### PROMPT:
Retype the following records exactly and exclude the pictures.

### EXERCISE MATERIALS:
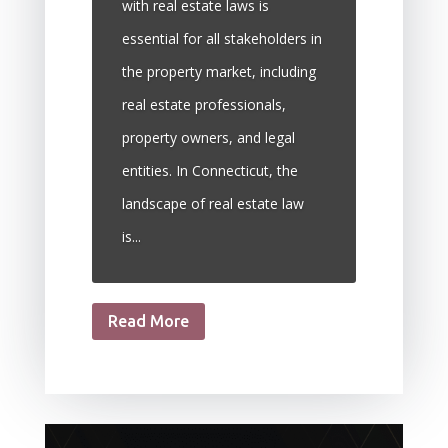
with real estate laws is
essential for all stakeholders in
the property market, including
real estate professionals,
property owners, and legal
entities. In Connecticut, the
landscape of real estate law
is...
Read More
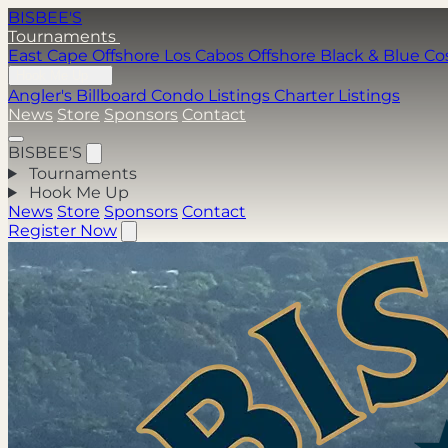
BISBEE'S
Tournaments
East Cape Offshore
Los Cabos Offshore
Black & Blue
Co
Hook Me Up
Angler's Billboard
Condo Listings
Charter Listings
News
Store
Sponsors
Contact
BISBEE'S
Tournaments
Hook Me Up
News
Store
Sponsors
Contact
Register Now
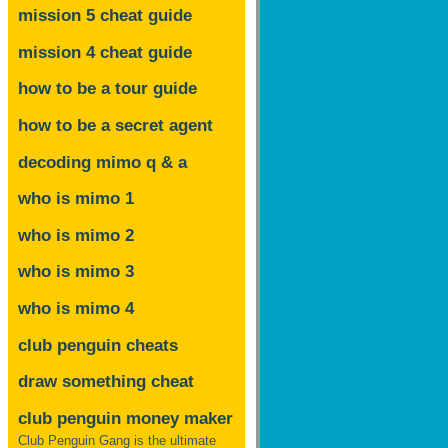
mission 5 cheat guide
mission 4 cheat guide
how to be a tour guide
how to be a secret agent
decoding mimo
q & a
who is mimo 1
who is mimo 2
who is mimo 3
who is mimo 4
club penguin cheats
draw something cheat
club penguin money maker
Club Penguin Gang is the ultimate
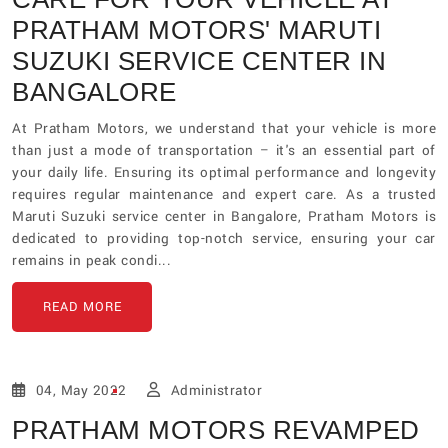
PRATHAM MOTORS' MARUTI
SUZUKI SERVICE CENTER IN
BANGALORE
At Pratham Motors, we understand that your vehicle is more
than just a mode of transportation – it's an essential part of
your daily life. Ensuring its optimal performance and longevity
requires regular maintenance and expert care. As a trusted
Maruti Suzuki service center in Bangalore, Pratham Motors is
dedicated to providing top-notch service, ensuring your car
remains in peak condi...
READ MORE
04, May 2022
Administrator
PRATHAM MOTORS REVAMPED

### ANSWER FOR THE TASK:
with real estate laws is
essential for all stakeholders in
the property market, including
real estate professionals,
property owners, and legal
entities. In Connecticut, the
landscape of real estate law
is...
Read More
BISBEE'S
Tournaments
East Cape Offshore
Los Cabos Offshore
Black & Blue
Co
Hook Me Up
Angler's Billboard
Condo Listings
Charter Listings
News
Store
Sponsors
Contact
BISBEE'S
Tournaments
Hook Me Up
News
Store
Sponsors
Contact
Register Now
mission 5 cheat guide
mission 4 cheat guide
how to be a tour guide
how to be a secret agent
decoding mimo
q & a
who is mimo 1
who is mimo 2
who is mimo 3
who is mimo 4
club penguin cheats
draw something cheat
club penguin money maker
Club Penguin Gang is the ultimate
PRATHAM MOTORS' MARUTI
SUZUKI SERVICE CENTER IN
BANGALORE
At Pratham Motors, we understand that your vehicle is more
than just a mode of transportation – it's an essential part of
your daily life. Ensuring its optimal performance and longevity
requires regular maintenance and expert care. As a trusted
Maruti Suzuki service center in Bangalore, Pratham Motors is
dedicated to providing top-notch service, ensuring your car
remains in peak condi...
READ MORE
04, May 2022
Administrator
PRATHAM MOTORS REVAMPED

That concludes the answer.